**What needs to be done**
Your response must be an exact transcription of the lines from the one containing "www.oesterreich.gv.at" through the final line of the data.

**Dataset entries**

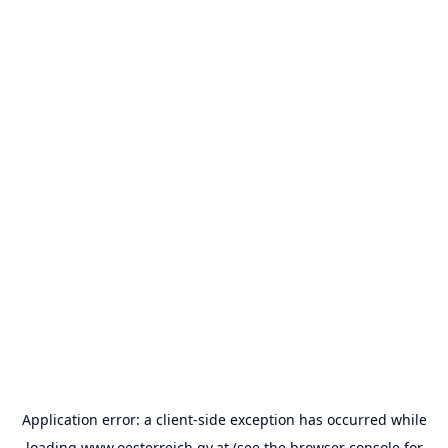
Application error: a
client
-side exception has occurred while
loading
www.oesterreich.gv.at
(see the
browser console
for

**Completed task**
www.oesterreich.gv.at
(see the
browser console
for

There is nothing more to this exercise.